1845.—Public meetings had been held in most of the districts, and nominations made for the Legislative Committee. Delegates were elected to meet at Champoeg in convention, to nominate candidates for governor, supreme judge, and Territorial recorder.

In this convention A. L. Lovejoy, George Abernethy, O. Russell, and Dr. Bailey were candidates for governor. After several ballotings, Mr. Lovejoy received a majority of the votes, and was declared the regularly nominated candidate. Mr. Russell’s friends were dissatisfied, and in the final vote at the June election, joined with Mr. Abernethy’s friends and elected him, although he was absent from the country. This left the old Executive Committee in power until after the meeting of the Legislative Committee, and revision of the organic laws, which was the first business the committee attended to, and submitted the amended organic compact to the people for their approval.

The members elected were:—

From Clackamas County: H. A. G. Lee, W. H. Gray, H. Straight.

From Champoeg County: R. Newell, J. M. Garrison, M. G. Foisy, and B. Lee.
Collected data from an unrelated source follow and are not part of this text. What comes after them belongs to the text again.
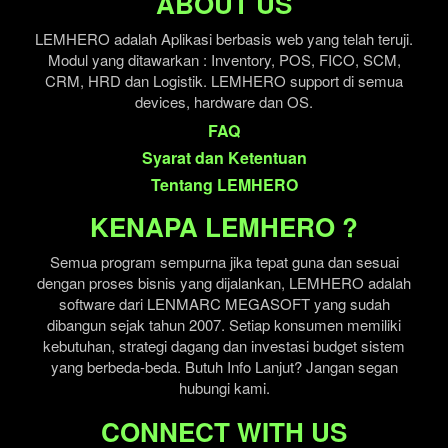
ABOUT US
LEMHERO adalah Aplikasi berbasis web yang telah teruji.
Modul yang ditawarkan : Inventory, POS, FICO, SCM,
CRM, HRD dan Logistik. LEMHERO support di semua
devices, hardware dan OS.
FAQ
Syarat dan Ketentuan
Tentang LEMHERO
KENAPA LEMHERO ?
Semua program sempurna jika tepat guna dan sesuai
dengan proses bisnis yang dijalankan, LEMHERO adalah
software dari LENMARC MEGASOFT yang sudah
dibangun sejak tahun 2007. Setiap konsumen memiliki
kebutuhan, strategi dagang dan investasi budget sistem
yang berbeda-beda. Butuh Info Lanjut? Jangan segan
hubungi kami.
CONNECT WITH US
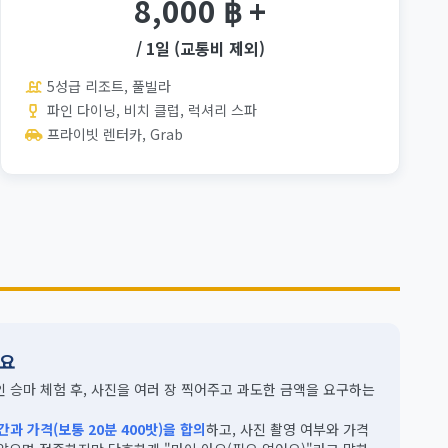
8,000 ฿ +
/ 1일 (교통비 제외)
5성급 리조트, 풀빌라
파인 다이닝, 비치 클럽, 럭셔리 스파
프라이빗 렌터카, Grab
강요
 승마 체험 후, 사진을 여러 장 찍어주고 과도한 금액을 요구하는
과 가격(보통 20분 400밧)을 합의
하고, 사진 촬영 여부와 가격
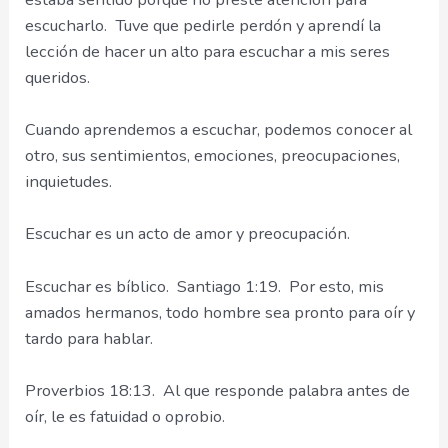
escucharlo. Tuve que pedirle perdón y aprendí la
lección de hacer un alto para escuchar a mis seres
queridos.
Cuando aprendemos a escuchar, podemos conocer al
otro, sus sentimientos, emociones, preocupaciones,
inquietudes.
Escuchar es un acto de amor y preocupación.
Escuchar es bíblico. Santiago 1:19. Por esto, mis
amados hermanos, todo hombre sea pronto para oír y
tardo para hablar.
Proverbios 18:13. Al que responde palabra antes de
oír, le es fatuidad o oprobio.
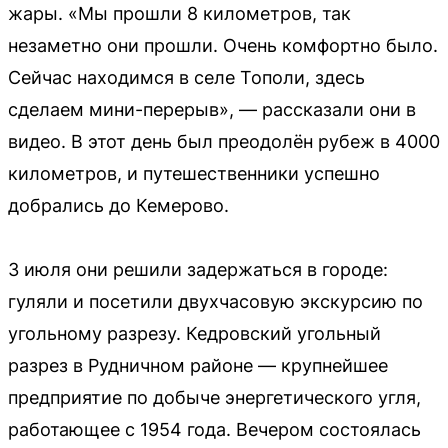
жары. «Мы прошли 8 километров, так
незаметно они прошли. Очень комфортно было.
Сейчас находимся в селе Тополи, здесь
сделаем мини-перерыв», — рассказали они в
видео. В этот день был преодолён рубеж в 4000
километров, и путешественники успешно
добрались до Кемерово.
3 июля они решили задержаться в городе:
гуляли и посетили двухчасовую экскурсию по
угольному разрезу. Кедровский угольный
разрез в Рудничном районе — крупнейшее
предприятие по добыче энергетического угля,
работающее с 1954 года. Вечером состоялась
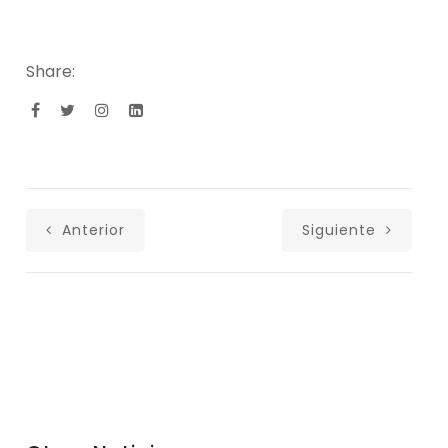
Share:
Anterior
Siguiente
From Yamhill County: Jesse Applegate and A. Hendricks.

From Tualatin County: M. M. McCarver, J. W. Smith, and David Hill.
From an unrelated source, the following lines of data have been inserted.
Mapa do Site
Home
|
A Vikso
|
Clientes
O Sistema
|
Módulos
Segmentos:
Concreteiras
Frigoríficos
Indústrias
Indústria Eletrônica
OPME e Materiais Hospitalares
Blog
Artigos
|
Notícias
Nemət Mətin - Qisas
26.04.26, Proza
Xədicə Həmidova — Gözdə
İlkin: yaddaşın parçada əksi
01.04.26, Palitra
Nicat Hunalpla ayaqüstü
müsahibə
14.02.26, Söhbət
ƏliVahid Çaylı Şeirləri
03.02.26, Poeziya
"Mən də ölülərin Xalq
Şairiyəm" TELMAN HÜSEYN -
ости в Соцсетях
From Clatsop County: John McClure.

The oath administered to this Legislative Committee shows the feelings of the mover (Mr. Applegate) toward the Hudson’s Bay Company.

Oath of Office.—“I do solemnly swear that I will support the organic laws of the provisional government of Oregon, so far as the said organic laws are consistent with my duties as a citizen of the United States, or a subject of Great Britain, and faithfully demean myself in office. So help me God.”

In starting from Missouri to come to this country in 1843, Mr. Applegate announced to his traveling companions, as we have been credibly informed, that he meant to drive the Hudson’s Bay Company from the country. To reach the country independent of them, he had sold or mortgaged his cattle to get supplies at Wallawalla. On arriving at Vancouver, he found Dr. McLaughlin to be much of a gentleman, and disposed to aid him in every way he could. The doctor advised him to keep his cattle and gave him employment as a surveyor, and credit for all he required. This kind treatment closed Mr. Applegate’s open statements of opposition to the company, and secured his friendship and his influence to keep his Missouri friends from doing violence to them. He carried this kind feeling for them into the Legislative Committee.

At this point the amphibious disposition of Dr. McLaughlin (a term applied to the doctor, by a member of the company, for his supposed friendship to the American cause) began to develop itself; and in proportion as he favored American interests he fell in the estimation of the company and the English government.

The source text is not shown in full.